Welcome news from the Environmental Protection Agency: Administrator Scott Pruitt is curbing often‐collusive deals (“sue and settle”) by which the agency, sued by outside groups, agrees to adopt new policies or enact new regulations. (It also usually agrees to pay the outside groups handsomely in legal fees.) As The Hill puts it, the new policy (full EPA release here) focuses especially on transparency:
“We will no longer go behind closed doors and use consent decrees and settlement agreements to resolve lawsuits filed against the agency by special interest groups where doing so would circumvent the regulatory process set forth by Congress,” Pruitt said, adding that he is also cracking down on attorneys’ fees paid to litigants.
Under Pruitt’s new directive, the agency will post all lawsuits online, reach out to affected states and industries and seek their input on any potential settlements.
The EPA is pledging to avoid settlements that would make for a rushed regulatory process, or that obligate the agency to take actions that the federal courts do not have the authority to force.
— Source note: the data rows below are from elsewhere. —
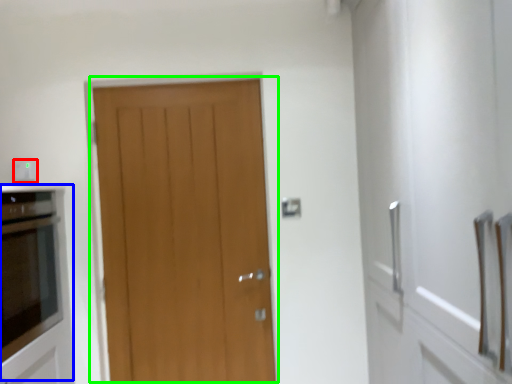 Question: Which object is the farthest from electric outlet (highlighted by a red box)? Choose among these: appliance (highlighted by a blue box) or door (highlighted by a green box).

Choices:
 (A) appliance
 (B) door

Answer: (B) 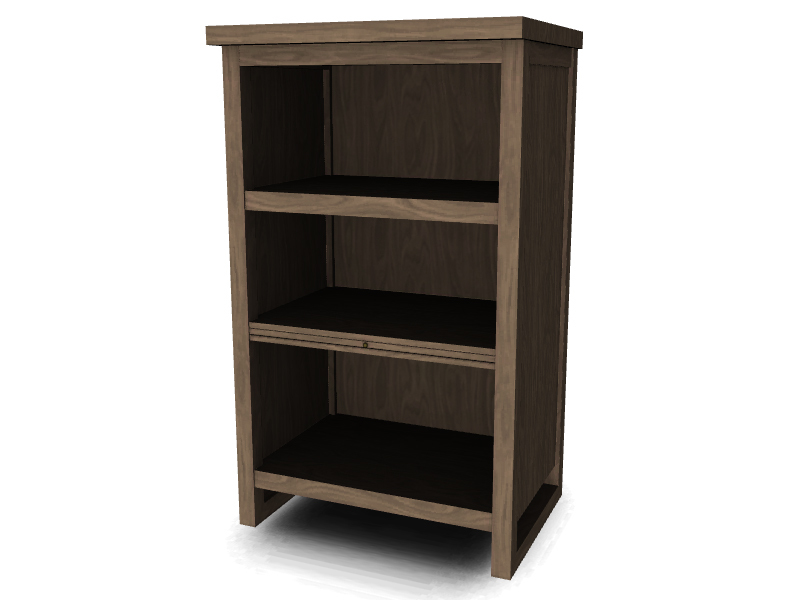 Locate an element on the screen. The width and height of the screenshot is (800, 600). brown side panel is located at coordinates (560, 91). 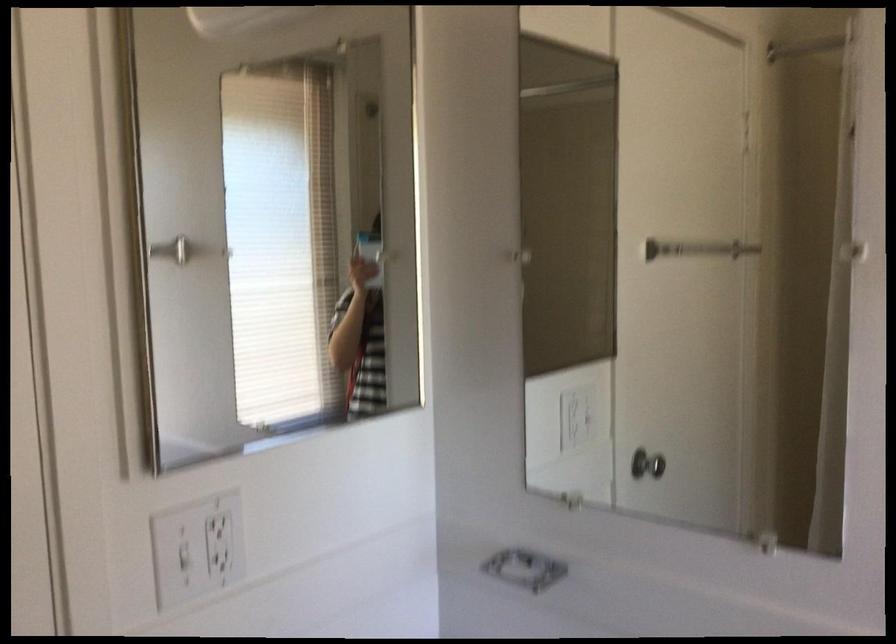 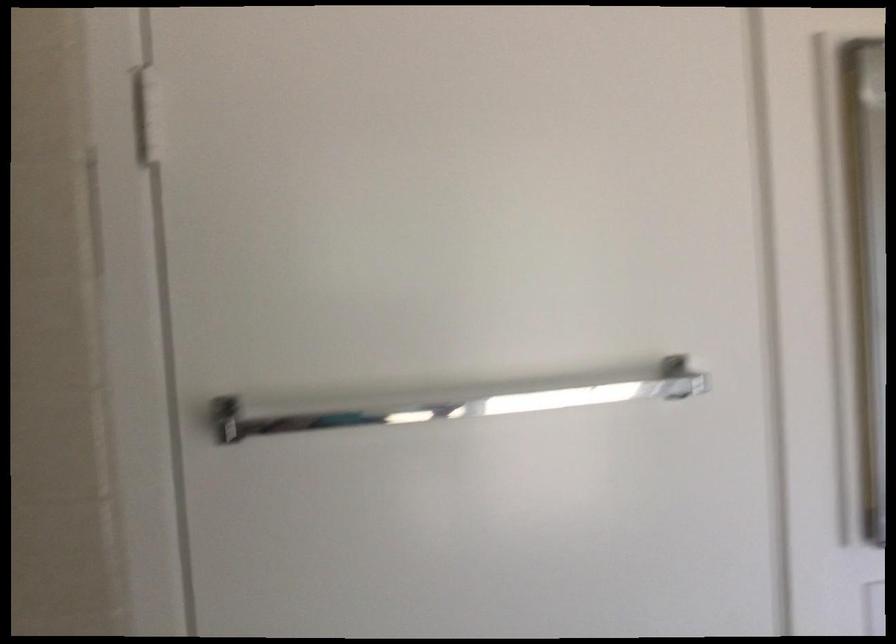 Question: Based on the continuous images, in which direction is the camera rotating? Reply with the corresponding letter.

Choices:
 (A) Left
 (B) Right
 (C) Up
 (D) Down

Answer: (A) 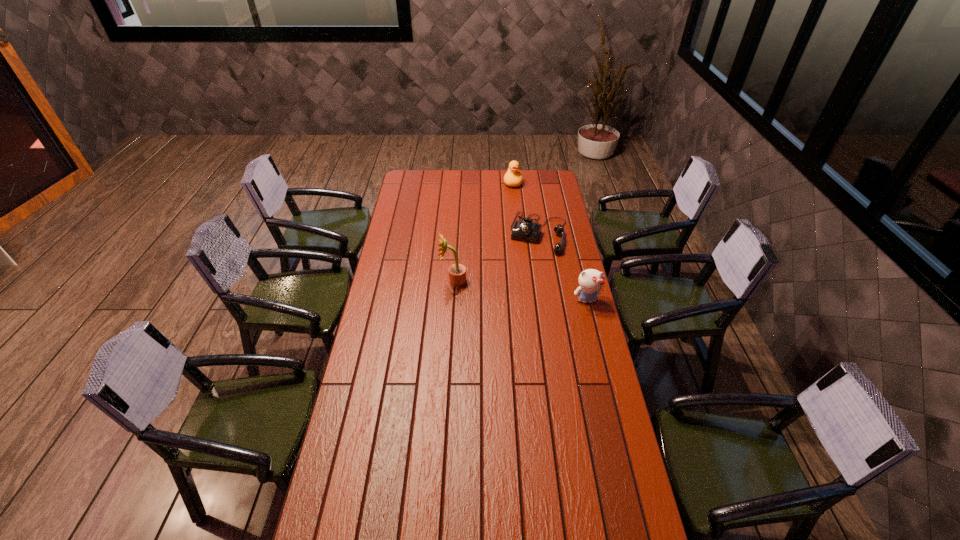 This screenshot has height=540, width=960. In order to click on free spot on the desktop that is between the tallest object and the nearest object and is positioned on the dial of the shortest object in this screenshot , I will do `click(524, 291)`.

Find the location of a particular element. This screenshot has height=540, width=960. vacant spot on the desktop that is between the second nearest object and the kitten and is positioned on the face of the third tallest object is located at coordinates (516, 290).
Cato adjunct scholar Andrew Grossman discussed the issue in 2015 Senate and 2017 House testimony, noting that “The EPA alone entered into more than sixty such settlements between 2009 and 2012, committing it to publish more than one hundred new regulations, at a cost to the economy of tens of billions of dollars.” He observed that judicially enforceable consent decrees create “artificial urgency” for bulldozing through new regulations quickly, give favored outside organizations an added channel of influence not available to many of those directly regulated, and tie the hands of later administrations. And as I pointed out in this space a few years back, the issue is by no means confined to the EPA or environmental regulation, but serves as a way to expand government agency power while seeming to constrain it in education, social services, and many other areas.
But the next administration’s EPA chief could reverse Pruitt’s directive with the stroke of a pen. That’s one reason the U.S. Department of Justice — which has been doing its own welcome housecleaning of settlement practices lately — should continue to monitor and regularize litigation practices of this sort, and why Congress should proceed to consider legislation to curb sweetheart pacts on a more lasting basis.